**Directions:** Copy out each line featuring the string "CONTENTS" from the entries beneath.

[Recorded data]
*** Block opens ***

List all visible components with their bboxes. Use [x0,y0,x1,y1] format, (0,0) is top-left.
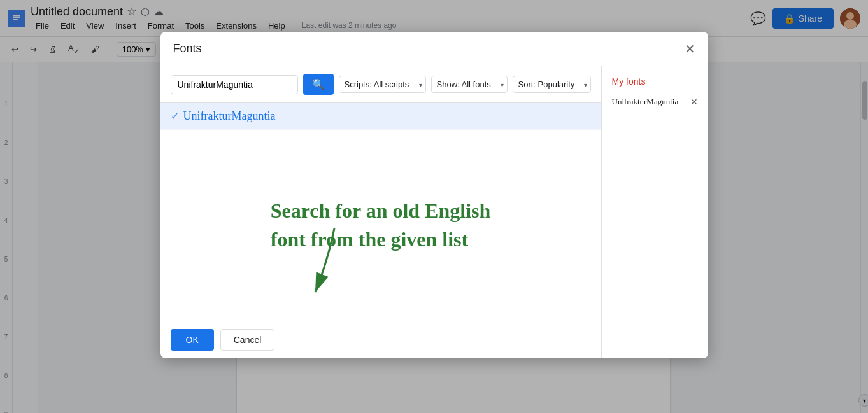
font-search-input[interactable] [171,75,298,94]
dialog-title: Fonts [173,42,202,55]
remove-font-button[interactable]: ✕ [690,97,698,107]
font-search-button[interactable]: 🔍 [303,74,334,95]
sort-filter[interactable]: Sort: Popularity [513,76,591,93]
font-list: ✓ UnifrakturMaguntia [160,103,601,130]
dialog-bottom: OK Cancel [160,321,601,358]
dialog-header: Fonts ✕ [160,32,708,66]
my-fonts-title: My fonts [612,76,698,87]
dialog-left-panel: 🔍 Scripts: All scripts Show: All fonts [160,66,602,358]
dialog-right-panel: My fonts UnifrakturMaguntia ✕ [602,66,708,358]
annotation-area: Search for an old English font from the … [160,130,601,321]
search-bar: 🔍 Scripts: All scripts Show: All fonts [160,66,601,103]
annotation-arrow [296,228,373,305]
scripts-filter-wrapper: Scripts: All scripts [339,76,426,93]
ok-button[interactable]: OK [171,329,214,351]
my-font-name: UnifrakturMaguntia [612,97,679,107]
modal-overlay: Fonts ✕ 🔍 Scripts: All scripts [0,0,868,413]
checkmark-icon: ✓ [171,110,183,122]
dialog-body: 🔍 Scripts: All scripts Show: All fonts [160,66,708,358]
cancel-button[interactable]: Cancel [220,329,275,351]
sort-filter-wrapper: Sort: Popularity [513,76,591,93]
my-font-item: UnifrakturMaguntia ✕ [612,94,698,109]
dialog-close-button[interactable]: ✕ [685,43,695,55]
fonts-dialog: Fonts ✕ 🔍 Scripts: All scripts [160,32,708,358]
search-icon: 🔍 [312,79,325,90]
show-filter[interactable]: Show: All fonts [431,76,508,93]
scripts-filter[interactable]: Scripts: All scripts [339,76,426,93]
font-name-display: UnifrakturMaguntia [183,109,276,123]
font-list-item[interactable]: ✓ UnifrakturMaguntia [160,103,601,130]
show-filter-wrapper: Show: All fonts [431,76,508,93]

*** Block closes ***
*** Block opens ***

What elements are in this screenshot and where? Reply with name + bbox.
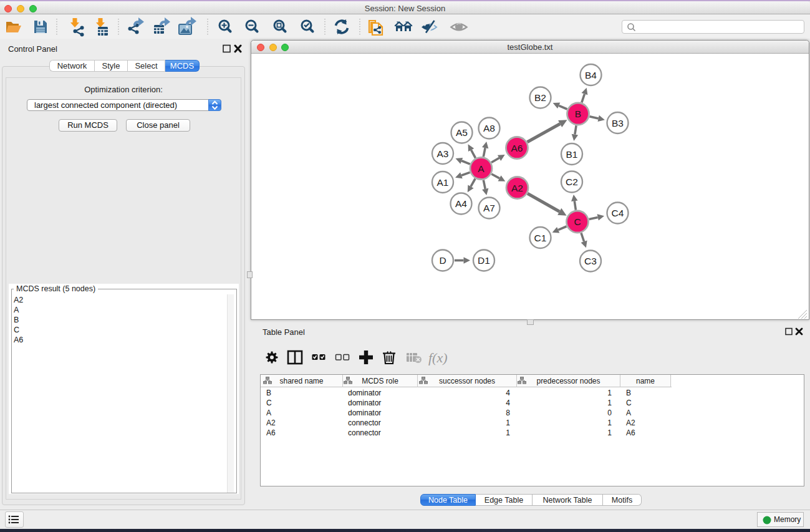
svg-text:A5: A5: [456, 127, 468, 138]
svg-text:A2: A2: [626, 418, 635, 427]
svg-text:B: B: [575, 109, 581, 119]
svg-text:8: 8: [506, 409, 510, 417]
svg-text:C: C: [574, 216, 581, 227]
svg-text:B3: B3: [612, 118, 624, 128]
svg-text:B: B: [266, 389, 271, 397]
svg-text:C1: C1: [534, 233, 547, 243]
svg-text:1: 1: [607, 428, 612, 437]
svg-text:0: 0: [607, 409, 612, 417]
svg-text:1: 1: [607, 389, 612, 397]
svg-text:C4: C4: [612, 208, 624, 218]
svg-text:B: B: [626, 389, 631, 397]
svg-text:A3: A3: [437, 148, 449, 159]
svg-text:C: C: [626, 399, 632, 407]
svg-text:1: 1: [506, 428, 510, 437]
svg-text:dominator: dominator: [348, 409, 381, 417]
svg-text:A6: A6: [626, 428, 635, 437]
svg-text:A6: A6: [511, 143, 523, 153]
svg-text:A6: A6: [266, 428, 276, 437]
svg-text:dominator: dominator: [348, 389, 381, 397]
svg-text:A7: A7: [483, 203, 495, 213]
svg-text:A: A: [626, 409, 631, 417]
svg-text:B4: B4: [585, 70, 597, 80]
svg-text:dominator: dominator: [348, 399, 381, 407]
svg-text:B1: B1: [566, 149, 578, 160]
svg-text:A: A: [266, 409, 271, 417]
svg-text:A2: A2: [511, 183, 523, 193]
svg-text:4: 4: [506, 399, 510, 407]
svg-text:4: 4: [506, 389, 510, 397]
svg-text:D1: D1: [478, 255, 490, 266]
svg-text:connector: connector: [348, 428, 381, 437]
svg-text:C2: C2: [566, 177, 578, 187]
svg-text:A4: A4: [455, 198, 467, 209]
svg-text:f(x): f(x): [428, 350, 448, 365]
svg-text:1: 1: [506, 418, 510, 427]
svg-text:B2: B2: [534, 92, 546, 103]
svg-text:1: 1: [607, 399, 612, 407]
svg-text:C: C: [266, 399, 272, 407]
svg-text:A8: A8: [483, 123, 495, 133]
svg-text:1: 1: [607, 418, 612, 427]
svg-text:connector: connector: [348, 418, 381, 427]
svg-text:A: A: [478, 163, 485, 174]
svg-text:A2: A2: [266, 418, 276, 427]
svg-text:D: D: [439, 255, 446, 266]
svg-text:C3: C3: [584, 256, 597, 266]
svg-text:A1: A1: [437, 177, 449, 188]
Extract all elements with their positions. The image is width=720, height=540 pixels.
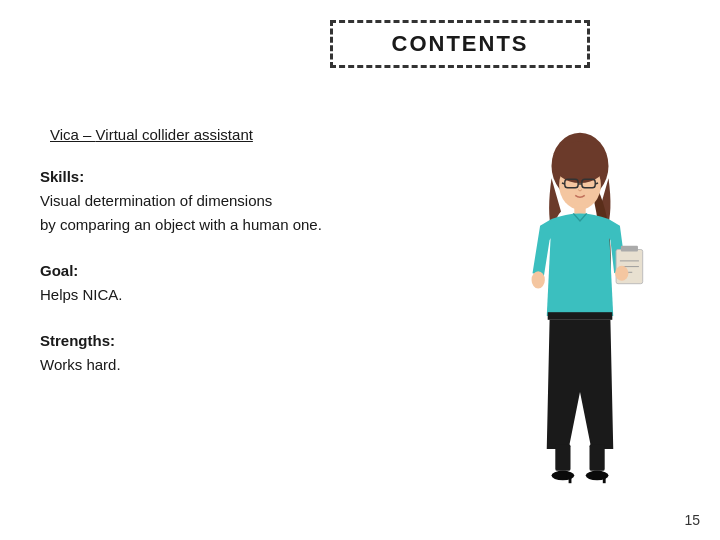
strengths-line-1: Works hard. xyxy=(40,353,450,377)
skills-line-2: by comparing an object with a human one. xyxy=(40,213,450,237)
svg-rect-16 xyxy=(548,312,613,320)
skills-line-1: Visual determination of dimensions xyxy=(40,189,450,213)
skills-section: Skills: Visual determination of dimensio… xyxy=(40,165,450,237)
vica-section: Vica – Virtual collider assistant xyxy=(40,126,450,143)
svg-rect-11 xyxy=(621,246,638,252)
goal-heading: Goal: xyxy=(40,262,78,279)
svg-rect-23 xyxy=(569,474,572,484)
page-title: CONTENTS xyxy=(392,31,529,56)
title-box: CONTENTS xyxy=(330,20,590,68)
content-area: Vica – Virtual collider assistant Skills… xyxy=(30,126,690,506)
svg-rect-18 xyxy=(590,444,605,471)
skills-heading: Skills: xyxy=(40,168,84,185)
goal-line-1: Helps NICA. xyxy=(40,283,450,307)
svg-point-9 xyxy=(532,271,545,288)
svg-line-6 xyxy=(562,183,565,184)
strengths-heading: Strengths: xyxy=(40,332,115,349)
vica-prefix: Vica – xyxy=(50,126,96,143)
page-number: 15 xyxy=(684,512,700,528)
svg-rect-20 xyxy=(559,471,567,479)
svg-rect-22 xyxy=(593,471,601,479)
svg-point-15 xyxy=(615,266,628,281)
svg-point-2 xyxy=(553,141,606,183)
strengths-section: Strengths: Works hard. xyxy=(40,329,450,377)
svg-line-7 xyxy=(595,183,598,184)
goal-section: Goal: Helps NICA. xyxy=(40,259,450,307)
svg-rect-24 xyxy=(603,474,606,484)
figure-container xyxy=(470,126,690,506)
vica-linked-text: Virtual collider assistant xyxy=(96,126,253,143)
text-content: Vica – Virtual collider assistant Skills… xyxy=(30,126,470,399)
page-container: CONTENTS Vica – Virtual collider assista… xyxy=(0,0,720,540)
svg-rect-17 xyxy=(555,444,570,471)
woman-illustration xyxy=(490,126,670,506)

*** Block closes ***

**Response for this exercise:**
page-title: CONTENTS xyxy=(392,31,529,56)
title-box: CONTENTS xyxy=(330,20,590,68)
page-container: CONTENTS Vica – Virtual collider assista… xyxy=(0,0,720,540)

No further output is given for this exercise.